La Consob, da parte sua, in qualità di autorità di vigilanza del mercato finanziario, ha pubblicato nel gennaio 2020 un rapporto con il quale ha fornito indicazioni per la regolamentazione delle cripto-attività.

Per quanto attiene alla normativa fiscale, è con la Legge di Bilancio 2023 (art. 1, commi 126-147 della Legge 207/2022) che per la prima volta si affronta il tema delle criptovalute e delle attività legale alla Distributed Ledgers Technology.

Si parla di registro “distribuito” in quanto composto da unità indipendenti (c.d. “nodi”), non centralizzate in un’unica unità. La principale applicazione è rappresentata dalla blockchain che prevede l’archiviazione delle informazioni in “blocchi”, che, regolarmente, vengono condivisi dai nodi del sistema e resi immutabili.

Ora queste attività sono inserite nell’ambito del quadro impositivo dei redditi delle persone fisiche. In particolare, è stata inserita nel Testo Unico delle imposte sui redditi (TUIR, alrt. 67, comma 1, lettera c-sexies) una nuova categoria di “redditi diversi”, costituita dalle plusvalenze e dagli altri proventi realizzati mediante rimborso, cessione a titolo oneroso, permuta, detenzione di cripto-attività, comunque denominate, archiviate o negoziate elettronicamente su tecnologie di registri distribuiti (o tecnologie equivalenti), non inferiori complessivamente a duemila euro nel periodo d’imposta.

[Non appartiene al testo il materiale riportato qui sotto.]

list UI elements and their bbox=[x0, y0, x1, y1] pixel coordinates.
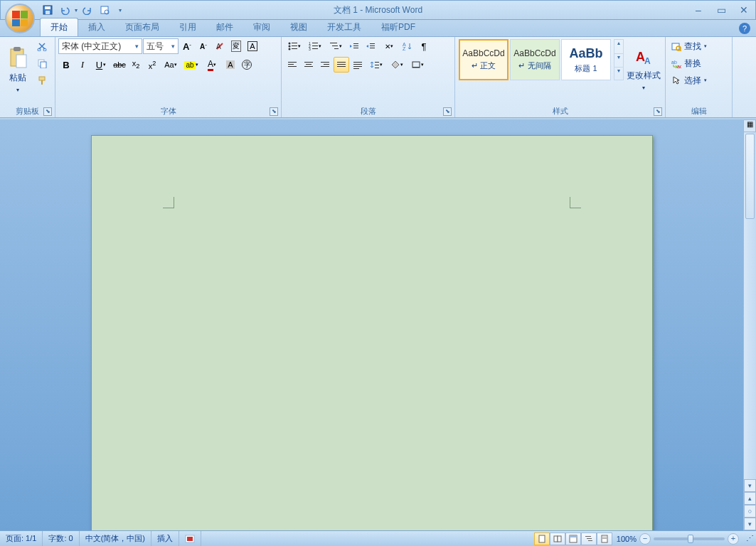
align-right-button[interactable] bbox=[317, 57, 333, 73]
resize-grip[interactable]: ⋰ bbox=[743, 534, 756, 543]
zoom-slider-thumb[interactable] bbox=[688, 535, 693, 543]
print-preview-button[interactable] bbox=[97, 3, 112, 17]
tab-references[interactable]: 引用 bbox=[169, 18, 206, 36]
paste-button[interactable]: 粘贴 ▾ bbox=[3, 38, 33, 101]
enclose-char-button[interactable]: 字 bbox=[239, 57, 255, 73]
browse-object[interactable]: ○ bbox=[744, 505, 756, 518]
bold-button[interactable]: B bbox=[58, 57, 74, 73]
replace-button[interactable]: abac 替换 bbox=[669, 55, 704, 71]
view-web-layout[interactable] bbox=[565, 532, 581, 545]
highlight-button[interactable]: ab▾ bbox=[181, 57, 201, 73]
style-scroll-up[interactable]: ▴ bbox=[614, 40, 623, 52]
char-border-button[interactable]: A bbox=[245, 38, 260, 54]
paragraph-launcher[interactable]: ⬊ bbox=[443, 107, 452, 116]
line-spacing-button[interactable]: ▾ bbox=[366, 57, 386, 73]
svg-rect-20 bbox=[292, 48, 297, 49]
svg-point-17 bbox=[289, 46, 291, 48]
status-language[interactable]: 中文(简体，中国) bbox=[80, 531, 151, 546]
view-print-layout[interactable] bbox=[534, 532, 550, 545]
zoom-in[interactable]: + bbox=[728, 533, 739, 545]
cut-button[interactable] bbox=[34, 38, 50, 54]
status-words[interactable]: 字数: 0 bbox=[43, 531, 79, 546]
zoom-slider[interactable] bbox=[654, 537, 725, 540]
svg-rect-77 bbox=[602, 538, 607, 539]
change-case-button[interactable]: Aa▾ bbox=[161, 57, 181, 73]
maximize-button[interactable]: ▭ bbox=[713, 4, 730, 16]
zoom-out[interactable]: − bbox=[639, 533, 651, 545]
page[interactable] bbox=[91, 135, 653, 530]
font-size-combo[interactable]: 五号▾ bbox=[143, 38, 179, 54]
copy-button[interactable] bbox=[34, 55, 50, 71]
office-button[interactable] bbox=[5, 4, 35, 33]
italic-button[interactable]: I bbox=[75, 57, 90, 73]
tab-foxit-pdf[interactable]: 福昕PDF bbox=[371, 18, 425, 36]
undo-button[interactable] bbox=[58, 3, 72, 17]
clipboard-launcher[interactable]: ⬊ bbox=[43, 107, 52, 116]
clear-format-button[interactable]: A bbox=[212, 38, 228, 54]
change-styles-button[interactable]: AA 更改样式 ▾ bbox=[626, 38, 662, 101]
prev-page[interactable]: ▴ bbox=[744, 492, 756, 505]
numbering-button[interactable]: 123▾ bbox=[305, 38, 325, 54]
find-button[interactable]: 查找▾ bbox=[669, 38, 710, 54]
align-center-button[interactable] bbox=[301, 57, 316, 73]
tab-home[interactable]: 开始 bbox=[40, 18, 78, 36]
styles-launcher[interactable]: ⬊ bbox=[654, 107, 662, 116]
asian-layout-button[interactable]: ✕▾ bbox=[379, 38, 399, 54]
document-scroll[interactable] bbox=[0, 119, 743, 530]
style-gallery-more[interactable]: ▾ bbox=[614, 67, 623, 80]
scroll-thumb[interactable] bbox=[745, 134, 755, 219]
status-insert-mode[interactable]: 插入 bbox=[151, 531, 179, 546]
tab-review[interactable]: 审阅 bbox=[243, 18, 280, 36]
char-shading-button[interactable]: A bbox=[223, 57, 238, 73]
superscript-button[interactable]: x2 bbox=[144, 57, 160, 73]
view-outline[interactable] bbox=[581, 532, 597, 545]
distribute-button[interactable] bbox=[350, 57, 366, 73]
font-color-button[interactable]: A▾ bbox=[202, 57, 222, 73]
underline-button[interactable]: U▾ bbox=[91, 57, 111, 73]
tab-page-layout[interactable]: 页面布局 bbox=[115, 18, 169, 36]
style-normal[interactable]: AaBbCcDd ↵ 正文 bbox=[459, 39, 509, 80]
subscript-button[interactable]: x2 bbox=[128, 57, 144, 73]
redo-button[interactable] bbox=[80, 3, 95, 17]
grow-font-button[interactable]: Aˆ bbox=[179, 38, 195, 54]
justify-button[interactable] bbox=[334, 57, 349, 73]
bullets-button[interactable]: ▾ bbox=[284, 38, 304, 54]
font-family-combo[interactable]: 宋体 (中文正文)▾ bbox=[58, 38, 142, 54]
style-scroll-down[interactable]: ▾ bbox=[614, 53, 623, 66]
style-no-spacing[interactable]: AaBbCcDd ↵ 无间隔 bbox=[510, 39, 560, 80]
next-page[interactable]: ▾ bbox=[744, 518, 756, 530]
strike-button[interactable]: abc bbox=[112, 57, 127, 73]
tab-insert[interactable]: 插入 bbox=[78, 18, 115, 36]
zoom-level[interactable]: 100% bbox=[617, 535, 637, 543]
phonetic-guide-button[interactable]: 変 bbox=[228, 38, 244, 54]
show-marks-button[interactable]: ¶ bbox=[416, 38, 432, 54]
svg-rect-69 bbox=[558, 536, 561, 542]
view-full-reading[interactable] bbox=[550, 532, 565, 545]
select-button[interactable]: 选择▾ bbox=[669, 73, 710, 88]
close-button[interactable]: ✕ bbox=[735, 4, 752, 16]
borders-button[interactable]: ▾ bbox=[408, 57, 427, 73]
decrease-indent-button[interactable] bbox=[346, 38, 362, 54]
tab-mailings[interactable]: 邮件 bbox=[206, 18, 243, 36]
quick-access-toolbar: ▾ ▾ bbox=[41, 3, 122, 17]
ruler-toggle[interactable]: ▦ bbox=[743, 119, 756, 132]
vertical-scrollbar[interactable]: ▴ ▾ ▴ ○ ▾ bbox=[743, 119, 756, 530]
shading-button[interactable]: ▾ bbox=[387, 57, 407, 73]
status-page[interactable]: 页面: 1/1 bbox=[0, 531, 43, 546]
scroll-down[interactable]: ▾ bbox=[744, 479, 756, 492]
tab-developer[interactable]: 开发工具 bbox=[317, 18, 371, 36]
view-draft[interactable] bbox=[597, 532, 612, 545]
sort-button[interactable]: AZ bbox=[400, 38, 415, 54]
save-button[interactable] bbox=[41, 3, 55, 17]
tab-view[interactable]: 视图 bbox=[280, 18, 317, 36]
style-heading1[interactable]: AaBb 标题 1 bbox=[561, 39, 611, 80]
shrink-font-button[interactable]: Aˇ bbox=[196, 38, 211, 54]
font-launcher[interactable]: ⬊ bbox=[270, 107, 278, 116]
align-left-button[interactable] bbox=[284, 57, 300, 73]
help-button[interactable]: ? bbox=[739, 23, 750, 34]
increase-indent-button[interactable] bbox=[363, 38, 378, 54]
format-painter-button[interactable] bbox=[34, 73, 50, 88]
status-macro[interactable] bbox=[179, 531, 201, 546]
minimize-button[interactable]: – bbox=[690, 4, 707, 16]
multilevel-button[interactable]: ▾ bbox=[326, 38, 346, 54]
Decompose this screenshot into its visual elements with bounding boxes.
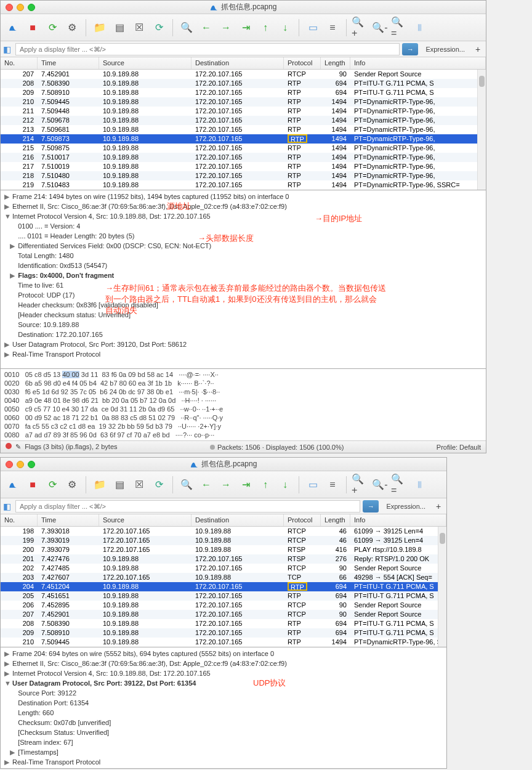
detail-line[interactable]: Source Port: 39122 [1,688,446,698]
detail-line[interactable]: 0100 .... = Version: 4 [1,221,486,231]
detail-line[interactable]: Header checksum: 0x83f6 [validation disa… [1,300,486,310]
col-protocol[interactable]: Protocol [284,57,321,69]
next-button[interactable]: → [217,19,235,36]
detail-line[interactable]: ▼ User Datagram Protocol, Src Port: 3912… [1,678,446,688]
options-button[interactable]: ⚙ [63,19,81,36]
z1-button[interactable]: 🔍= [391,19,408,36]
close-window-icon[interactable] [6,4,13,11]
hex-line[interactable]: 0070 fa c5 55 c3 c2 c1 d8 ea 19 32 2b bb… [4,422,482,431]
fin-button[interactable] [4,19,22,36]
stream-button[interactable]: ≡ [324,476,341,493]
detail-line[interactable]: [Stream index: 67] [1,737,446,747]
bookmark-icon[interactable]: ◧ [3,44,13,54]
restart-button[interactable]: ⟳ [44,476,61,493]
packet-row[interactable]: 2127.50967810.9.189.88172.20.107.165RTP1… [1,116,486,125]
packet-row[interactable]: 1997.393019172.20.107.16510.9.189.88RTCP… [1,536,446,545]
jump-button[interactable]: ⇥ [237,476,254,493]
hex-line[interactable]: 0010 05 c8 d5 13 40 00 3d 11 83 f6 0a 09… [4,370,482,379]
stop-button[interactable]: ■ [24,19,41,36]
detail-line[interactable]: ▶ Frame 214: 1494 bytes on wire (11952 b… [1,192,486,201]
titlebar[interactable]: 抓包信息.pcapng [1,458,446,471]
detail-line[interactable]: ▶ Real-Time Transport Protocol [1,349,486,359]
hex-line[interactable]: 0040 a9 0e 48 01 8e 98 d6 21 bb 20 0a 05… [4,396,482,405]
col-destination[interactable]: Destination [191,514,284,526]
col-no.[interactable]: No. [1,57,38,69]
packet-row[interactable]: 2107.50944510.9.189.88172.20.107.165RTP1… [1,638,446,647]
close-button[interactable]: ☒ [131,476,148,493]
hex-line[interactable]: 0050 c9 c5 77 10 e4 30 17 da ce 0d 31 11… [4,405,482,413]
find-button[interactable]: 🔍 [178,476,195,493]
jump-button[interactable]: ⇥ [237,19,254,36]
reload-button[interactable]: ⟳ [150,19,167,36]
col-time[interactable]: Time [38,57,99,69]
apply-filter-button[interactable]: → [363,500,379,513]
expression-button[interactable]: Expression... [421,46,470,53]
down-button[interactable]: ↓ [276,476,294,493]
display-filter-input[interactable] [15,43,400,55]
hex-line[interactable]: 0080 a7 ad d7 89 3f 85 96 0d 63 6f 97 cf… [4,431,482,439]
stop-button[interactable]: ■ [24,476,41,493]
detail-line[interactable]: Checksum: 0x07db [unverified] [1,718,446,727]
detail-line[interactable]: [Header checksum status: Unverified] [1,310,486,320]
packet-row[interactable]: 2147.50987310.9.189.88172.20.107.165RTP1… [1,134,486,144]
detail-line[interactable]: Destination: 172.20.107.165 [1,330,486,339]
packet-row[interactable]: 2027.42748510.9.189.88172.20.107.165RTCP… [1,564,446,573]
detail-line[interactable]: ▼ Internet Protocol Version 4, Src: 10.9… [1,211,486,221]
packet-row[interactable]: 2107.50944510.9.189.88172.20.107.165RTP1… [1,97,486,107]
hex-line[interactable]: 0020 6b a5 98 d0 e4 f4 05 b4 42 b7 80 60… [4,379,482,387]
zin-button[interactable]: 🔍+ [352,476,369,493]
cols-button[interactable]: ⫴ [411,19,428,36]
hex-pane[interactable]: 0010 05 c8 d5 13 40 00 3d 11 83 f6 0a 09… [1,368,486,440]
options-button[interactable]: ⚙ [63,476,81,493]
packet-row[interactable]: 2007.393079172.20.107.16510.9.189.88RTSP… [1,545,446,554]
zin-button[interactable]: 🔍+ [352,19,369,36]
seg-button[interactable]: ▭ [304,476,321,493]
reload-button[interactable]: ⟳ [150,476,167,493]
find-button[interactable]: 🔍 [178,19,195,36]
prev-button[interactable]: ← [198,476,215,493]
col-info[interactable]: Info [350,57,486,69]
packet-row[interactable]: 2197.51048310.9.189.88172.20.107.165RTP1… [1,180,486,190]
packet-list[interactable]: 1987.393018172.20.107.16510.9.189.88RTCP… [1,527,446,647]
up-button[interactable]: ↑ [257,19,274,36]
zout-button[interactable]: 🔍- [371,19,389,36]
close-window-icon[interactable] [6,461,13,468]
col-protocol[interactable]: Protocol [284,514,321,526]
detail-line[interactable]: Protocol: UDP (17) [1,290,486,300]
packet-list-headers[interactable]: No.TimeSourceDestinationProtocolLengthIn… [1,514,446,527]
col-destination[interactable]: Destination [191,57,284,69]
fin-button[interactable] [4,476,22,493]
packet-list[interactable]: 2077.45290110.9.189.88172.20.107.165RTCP… [1,70,486,190]
stream-button[interactable]: ≡ [324,19,341,36]
packet-row[interactable]: 2047.45120410.9.189.88172.20.107.165RTP6… [1,582,446,591]
packet-row[interactable]: 2137.50968110.9.189.88172.20.107.165RTP1… [1,125,486,134]
detail-line[interactable]: Length: 660 [1,708,446,718]
minimize-window-icon[interactable] [17,461,24,468]
scroll-thumb[interactable] [440,533,445,544]
scrollbar[interactable] [477,70,486,190]
close-button[interactable]: ☒ [131,19,148,36]
bookmark-icon[interactable]: ◧ [3,501,13,511]
add-filter-button[interactable]: + [433,501,444,511]
detail-line[interactable]: ▶ Flags: 0x4000, Don't fragment [1,270,486,280]
minimize-window-icon[interactable] [17,4,24,11]
detail-line[interactable]: ▶ [Timestamps] [1,747,446,757]
detail-line[interactable]: ▶ Ethernet II, Src: Cisco_86:ae:3f (70:6… [1,201,486,211]
seg-button[interactable]: ▭ [304,19,321,36]
packet-details[interactable]: 源地址 →目的IP地址 →头部数据长度 →生存时间61；通常表示包在被丢弃前最多… [1,190,486,368]
detail-line[interactable]: Time to live: 61 [1,280,486,290]
col-info[interactable]: Info [350,514,446,526]
expert-indicator-icon[interactable] [6,443,12,449]
next-button[interactable]: → [217,476,235,493]
detail-line[interactable]: Source: 10.9.189.88 [1,320,486,330]
packet-row[interactable]: 2167.51001710.9.189.88172.20.107.165RTP1… [1,153,486,162]
packet-row[interactable]: 2017.42747610.9.189.88172.20.107.165RTSP… [1,554,446,564]
hex-line[interactable]: 0030 f6 e5 1d 6d 92 35 7c 05 b6 24 0b dc… [4,387,482,396]
open-button[interactable]: 📁 [91,476,108,493]
detail-line[interactable]: Destination Port: 61354 [1,698,446,708]
col-length[interactable]: Length [321,514,350,526]
save-button[interactable]: ▤ [111,476,128,493]
scroll-thumb[interactable] [479,76,485,87]
apply-filter-button[interactable]: → [402,43,418,55]
cols-button[interactable]: ⫴ [411,476,428,493]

Con riguardo alla rilevazione a fini fiscali di trasferimento di denaro da e per l’estero (monitoraggio fiscale ex D.L. 167/1990), sono state incluse espressamente le nozioni di cripto-attività e dei prestatori di servizi di portafoglio digitale.

Inoltre, è stata introdotta una sorta di sanatoria retroattiva, per dare la possibilità ai contribuenti che non hanno indicato nella propria dichiarazione la detenzione delle cripto-attività e i redditi che ne derivano, di regolarizzare la propria posizione presentando un’apposita dichiarazione e versando la sanzione per l’omessa indicazione di tali beni nella misura ridotta pari allo 0,5% per ciascun anno sul valore delle attività non dichiarate; nel caso in cui le cripto-attività abbiano prodotto reddito, un’imposta sostitutiva in misura pari al 3,5% del valore delle cripto-attività detenute al termine di ogni anno o al momento del realizzo.

Infine, si prevede l’applicazione dell’imposta di bollo ai rapporti aventi ad oggetto le cripto-attività nella misura del 2 per mille annuo del relativo valore, e, a decorrere dal 2023, si prevede l’applicazione di un’imposta sul valore delle criptoattività detenute da tutti i soggetti residenti sul territorio dello Stato.

Ad oggi, le cripto-attività presentano sicuramente vantaggi in termini di riduzione dei costi e dei tempi di transazione, ma non sono da sottovalutare i rischi legati alle possibili perdite, anche ingenti, a causa di truffe, malfunzionamenti del sistema, attacchi informatici, smarrimento delle password.

E’ necessario far presente ai nostri clienti che oggi mancano tutele legali e contrattuali analoghe a quelle che accompagnano le operazioni in valuta avente corso legale.

Non mancano altresì rischi legati all’anonimato che caratterizza queste transazioni che potrebbero, pertanto, essere appetibili a chi svolge attività illegali e di ricliclaggio.

Infine, nel momento in cui vengono forniti i propri dati, si autorizzano non meglio identificate piattaforme ad essere “responsabili” del loro utilizzo.

Talvolta si permette anche a dei minorenni di operare, ad esempio con dei conti “demo”, o con il supporto di un adulto, e tutte le problematiche già evidenziate vanno affrontate con ancora maggiore cautela.